Lastly, Kelly Inglis asks us to imagine, in her 2021 paper “The Universal Pure Pleasure Machine: Suicide or Nirvana?”, a universal pure pleasure machine (UPPM) that gives every sentient being in the world a constant heroin-like bliss. Then she asked her participants whether this is “a good future that we should desire to achieve?”, to which only 5.3% of participants responded positively. Inglis concluded from these results that UPPM can disprove hedonism, but not all philosophers are that confident about its implications. For one thing, moral judgments tend to be universal (for example, everyone should not commit murder). For another, UPPM might still make us susceptible to imaginative failures: people might disregard the stipulations and see the machine, which has no virtual reality, as boring (imaginative resistance), or go beyond the stipulations and think that its constant heroin-like high is disgusting (overactive imagination).
So WTF is the conclusion?
This is where I pick, more or less arbitrarily, what I take to be the most salient points of this series on EMTE:
Nozick’s EMTE went through two major stages. It began with the publication of Anarchy, State, and Utopia in 1974. Up until around 2010, an overwhelming majority of philosophers accepted EMTE as support for a knock-down argument against hedonism. Then, beginning in roughly the 2010s, a shit ton of philosophers came up with objections that attempt to weaken EMTE, making us question whether EMTE provides a good argument against hedonism at all. Our biases might have affected our judgments, the scenario might be too far-fetched, and our intuitions might not be tracking value as cleanly as people once thought.
This second phase is then marked by philosophers who devised different variants of EMTE, like Kagan’s deceived businessman thought experiment, in their attempt to revive EMTE’s goal of disproving hedonism.

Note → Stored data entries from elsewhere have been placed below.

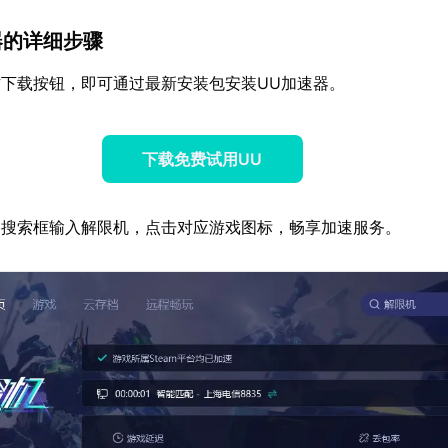
器的详细步骤
下载按钮，即可通过最新安装包安装UU加速器。
下载免费试用UU
器搜索框输入解限机，点击对应游戏图标，畅享加速服务。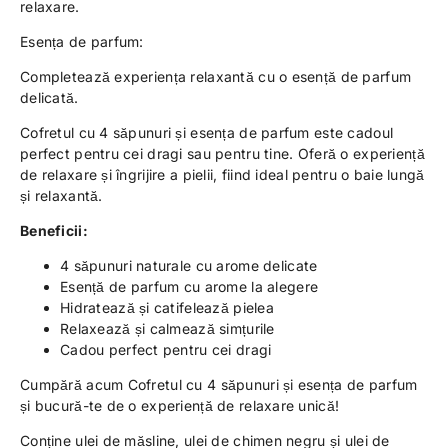
relaxare.
Esența de parfum:
Completează experiența relaxantă cu o esență de parfum
delicată.
Cofretul cu 4 săpunuri și esența de parfum este cadoul
perfect pentru cei dragi sau pentru tine. Oferă o experiență
de relaxare și îngrijire a pielii, fiind ideal pentru o baie lungă
și relaxantă.
Beneficii:
4 săpunuri naturale cu arome delicate
Esență de parfum cu arome la alegere
Hidratează și catifelează pielea
Relaxează și calmează simțurile
Cadou perfect pentru cei dragi
Cumpără acum Cofretul cu 4 săpunuri și esența de parfum
și bucură-te de o experiență de relaxare unică!
Conține ulei de măsline, ulei de chimen negru și ulei de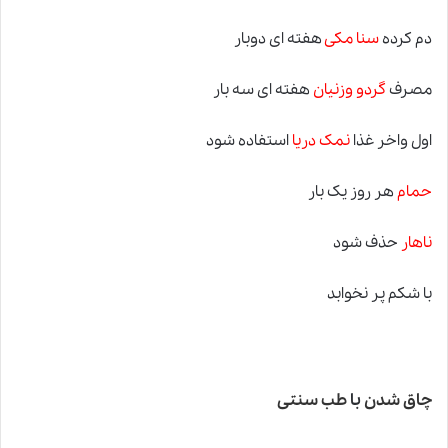
دم کرده
سنا مکی
هفته ای دوبار
مصرف
گردو وزنیان
هفته ای سه بار
اول واخر غذا
نمک دریا
استفاده شود
حمام
هر روز یک بار
ناهار
حذف شود
با شکم پر نخوابد
چاق شدن
با
طب سنتی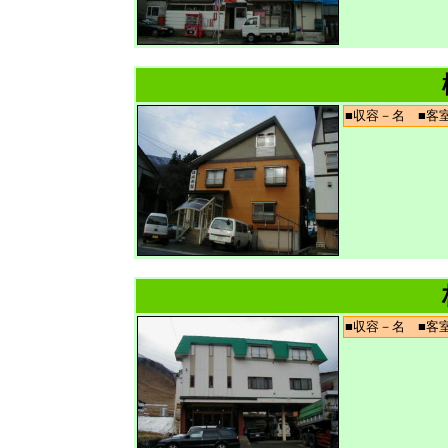
■収容－名 ■
■収容－名 ■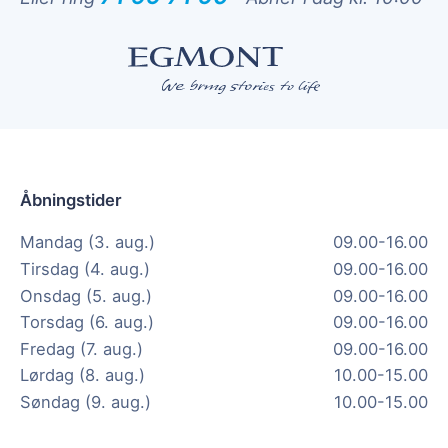
Åbningstider
Mandag (3. aug.)
09.00-16.00
Tirsdag (4. aug.)
09.00-16.00
Onsdag (5. aug.)
09.00-16.00
Torsdag (6. aug.)
09.00-16.00
Fredag (7. aug.)
09.00-16.00
Lørdag (8. aug.)
10.00-15.00
Søndag (9. aug.)
10.00-15.00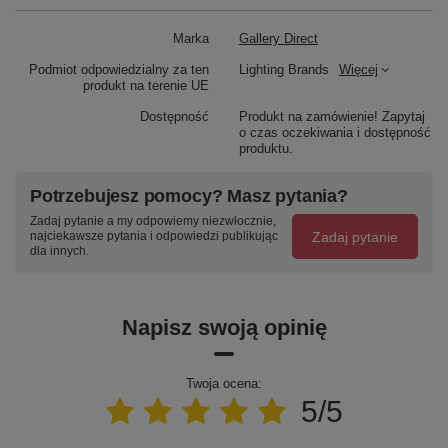
Marka
Gallery Direct
Podmiot odpowiedzialny za ten
Lighting Brands
Więcej
produkt na terenie UE
Dostępność
Produkt na zamówienie! Zapytaj
o czas oczekiwania i dostępność
produktu.
Potrzebujesz pomocy? Masz pytania?
Zadaj pytanie a my odpowiemy niezwłocznie,
Zadaj pytanie
najciekawsze pytania i odpowiedzi publikując
dla innych.
Napisz swoją opinię
Twoja ocena:
5/5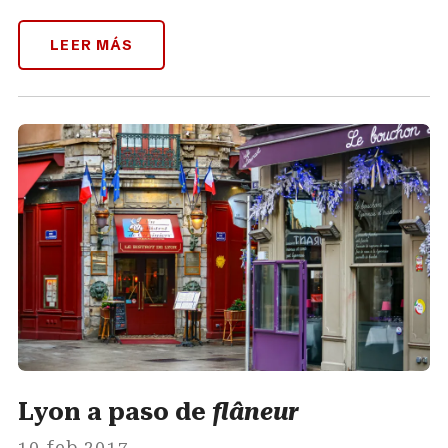
LEER MÁS
Lyon a paso de
flâneur
10 feb 2017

So where does that leave us? The experience machine used to look like a decisive argument against hedonism. Now it looks much more like a messy intuition pump, one that reveals as much about our psychological biases and philosophical methods as it does about what actually makes life go well.
At this point, the debate is no longer just about whether hedonism is true. It’s also about whether our intuitions, especially about weird, sci-fi scenarios, are reliable enough to settle philosophical questions in the first place.
And that’s probably the most important lesson of all this. EMTE is still interesting as hell. It may still pressure hedonism in serious ways. But it is no longer the philosophical slam dunk that many people once took it to be.